The goal of this topic is to describe the architecture of IntelliJ IDEA from a plugin developer's point of view. It will be organized in a task-based manner: rather than listing all the things that you can do with each object and describing how they are all implemented, it will try to answer questions "what can I do with this object", "how do I get to this object" and so on.

This topic assumes that the reader is familiar with the basic concepts of IntelliJ IDEA plugin development. If you don't know anything at all about plugin development, you should start with the live demo and tutorials at http://www.jetbrains.com/idea/plugins/index.html, and then return to this document.

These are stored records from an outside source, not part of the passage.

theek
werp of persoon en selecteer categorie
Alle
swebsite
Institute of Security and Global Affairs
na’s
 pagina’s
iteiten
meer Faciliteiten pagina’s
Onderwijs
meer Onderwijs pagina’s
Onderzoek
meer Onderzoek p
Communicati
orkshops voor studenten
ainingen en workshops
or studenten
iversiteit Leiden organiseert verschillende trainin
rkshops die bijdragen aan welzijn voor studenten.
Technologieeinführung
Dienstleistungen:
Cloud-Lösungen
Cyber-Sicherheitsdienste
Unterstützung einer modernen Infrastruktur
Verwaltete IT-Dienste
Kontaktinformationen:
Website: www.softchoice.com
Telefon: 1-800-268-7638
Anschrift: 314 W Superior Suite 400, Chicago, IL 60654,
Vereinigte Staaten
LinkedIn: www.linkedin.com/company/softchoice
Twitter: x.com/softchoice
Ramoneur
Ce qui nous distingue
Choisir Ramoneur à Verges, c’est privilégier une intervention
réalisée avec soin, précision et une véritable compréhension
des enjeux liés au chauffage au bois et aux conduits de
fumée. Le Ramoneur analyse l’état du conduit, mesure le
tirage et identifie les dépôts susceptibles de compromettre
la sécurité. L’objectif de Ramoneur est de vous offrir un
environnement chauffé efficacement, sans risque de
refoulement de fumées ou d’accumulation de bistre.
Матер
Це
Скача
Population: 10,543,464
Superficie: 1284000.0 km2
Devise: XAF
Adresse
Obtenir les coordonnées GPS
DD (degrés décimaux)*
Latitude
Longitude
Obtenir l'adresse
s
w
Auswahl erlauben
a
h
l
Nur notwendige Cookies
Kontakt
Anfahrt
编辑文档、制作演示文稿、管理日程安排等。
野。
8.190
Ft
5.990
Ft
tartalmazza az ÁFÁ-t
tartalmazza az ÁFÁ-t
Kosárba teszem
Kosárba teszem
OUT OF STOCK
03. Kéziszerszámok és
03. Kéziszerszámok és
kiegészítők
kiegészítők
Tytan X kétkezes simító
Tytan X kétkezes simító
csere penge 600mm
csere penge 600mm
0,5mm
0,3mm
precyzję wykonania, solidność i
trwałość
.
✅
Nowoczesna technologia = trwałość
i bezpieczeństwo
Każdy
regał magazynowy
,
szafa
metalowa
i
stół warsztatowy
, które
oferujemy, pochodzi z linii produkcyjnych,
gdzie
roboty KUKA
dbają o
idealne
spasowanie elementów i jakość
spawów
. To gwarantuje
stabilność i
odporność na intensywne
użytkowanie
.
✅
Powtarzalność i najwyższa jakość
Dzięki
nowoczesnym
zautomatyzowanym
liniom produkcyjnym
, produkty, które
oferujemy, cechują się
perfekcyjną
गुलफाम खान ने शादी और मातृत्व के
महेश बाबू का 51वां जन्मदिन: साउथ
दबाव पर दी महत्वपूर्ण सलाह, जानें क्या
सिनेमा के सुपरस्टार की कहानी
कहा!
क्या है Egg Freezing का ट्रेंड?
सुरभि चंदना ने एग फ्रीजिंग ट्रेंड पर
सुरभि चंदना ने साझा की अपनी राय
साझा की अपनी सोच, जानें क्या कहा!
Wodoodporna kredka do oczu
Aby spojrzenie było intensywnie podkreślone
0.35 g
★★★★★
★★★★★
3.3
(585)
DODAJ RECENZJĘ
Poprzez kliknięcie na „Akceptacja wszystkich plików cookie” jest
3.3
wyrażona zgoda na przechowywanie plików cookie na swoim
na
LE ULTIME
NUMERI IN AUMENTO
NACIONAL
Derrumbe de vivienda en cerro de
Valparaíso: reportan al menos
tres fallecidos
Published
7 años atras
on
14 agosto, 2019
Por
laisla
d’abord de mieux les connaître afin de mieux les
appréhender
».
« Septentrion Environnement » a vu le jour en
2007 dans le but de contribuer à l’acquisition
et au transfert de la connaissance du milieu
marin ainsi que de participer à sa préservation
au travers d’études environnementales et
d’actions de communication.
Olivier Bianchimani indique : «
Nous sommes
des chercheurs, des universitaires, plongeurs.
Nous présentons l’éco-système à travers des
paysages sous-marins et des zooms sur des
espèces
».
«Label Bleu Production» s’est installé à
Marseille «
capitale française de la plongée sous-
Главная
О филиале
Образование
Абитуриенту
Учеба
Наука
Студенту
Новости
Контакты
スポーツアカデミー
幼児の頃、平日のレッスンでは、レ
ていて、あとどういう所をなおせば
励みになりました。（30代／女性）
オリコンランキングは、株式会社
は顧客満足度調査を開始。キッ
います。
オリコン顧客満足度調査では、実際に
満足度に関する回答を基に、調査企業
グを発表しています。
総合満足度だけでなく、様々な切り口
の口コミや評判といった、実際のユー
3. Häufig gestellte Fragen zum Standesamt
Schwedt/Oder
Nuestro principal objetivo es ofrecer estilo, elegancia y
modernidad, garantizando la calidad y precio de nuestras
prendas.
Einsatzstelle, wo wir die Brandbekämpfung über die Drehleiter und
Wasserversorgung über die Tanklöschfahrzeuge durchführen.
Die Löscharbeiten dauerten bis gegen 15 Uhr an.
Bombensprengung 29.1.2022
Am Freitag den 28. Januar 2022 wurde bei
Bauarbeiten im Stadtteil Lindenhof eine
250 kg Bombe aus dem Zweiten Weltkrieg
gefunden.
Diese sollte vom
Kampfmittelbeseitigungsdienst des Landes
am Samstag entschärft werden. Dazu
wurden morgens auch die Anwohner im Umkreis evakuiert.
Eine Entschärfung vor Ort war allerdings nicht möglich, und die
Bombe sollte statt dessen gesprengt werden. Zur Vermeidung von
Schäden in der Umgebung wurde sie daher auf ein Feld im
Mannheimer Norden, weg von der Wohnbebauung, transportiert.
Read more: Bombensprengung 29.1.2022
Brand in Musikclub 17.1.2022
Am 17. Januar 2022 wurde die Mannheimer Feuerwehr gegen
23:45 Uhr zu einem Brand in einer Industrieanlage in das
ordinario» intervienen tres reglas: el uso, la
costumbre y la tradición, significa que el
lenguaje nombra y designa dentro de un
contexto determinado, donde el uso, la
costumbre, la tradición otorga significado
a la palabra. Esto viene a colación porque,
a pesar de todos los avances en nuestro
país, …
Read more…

This topic covers the following subjects:

General Threading Rules

In general, the data structures of IntelliJ IDEA are covered by a single "multiple readers / single writer" lock. Reading data is allowed from any thread. Reading data from the UI thread does not require any special effort, however, read operations performed from any other thread need to be wrapped in a read action (ApplicationManager.getApplication().runReadAction()). Writing the data is only allowed from the UI thread, and write operations always need to be wrapped in a write action (ApplicationManager.getApplication().runWriteAction()).

To pass control from a background thread to the event dispatch thread, instead of the standard SwingUtilities.invokeLater(), plugins should use ApplicationManager.getApplication().invokeLater(). The latter API allows to specify the modality state for the call - the stack of modal dialogs under which the call is allowed to execute. Passing ModalityState.NON_MODAL means that the operation will be executed after all modal dialogs are closed, and passing ModalityState.stateForComponent() means that the operation may be executed while the specified component (part of a dialog) is still visible.

Virtual Files

A virtual file (com.intellij.openapi.vfs.VirtualFile ) is IntelliJ IDEA's representation of a file in a file system (VFS). The most common case of a virtual file is a file in your local file system. However, IDEA supports multiple pluggable file system implementations, so virtual files can also represent classes in a JAR file, old revisions of files loaded from the CVS repository and so on.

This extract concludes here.